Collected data
##############################

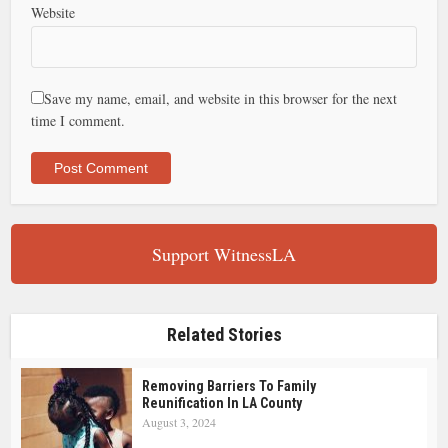
Website
Save my name, email, and website in this browser for the next
time I comment.
Support WitnessLA
Related Stories
Removing Barriers To Family
Reunification In LA County
August 3, 2024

##############################

Nothing but the lines from the one containing "Related Stories" through the last line of the data above should be set down, word for word.

Related Stories
Removing Barriers To Family
Reunification In LA County
August 3, 2024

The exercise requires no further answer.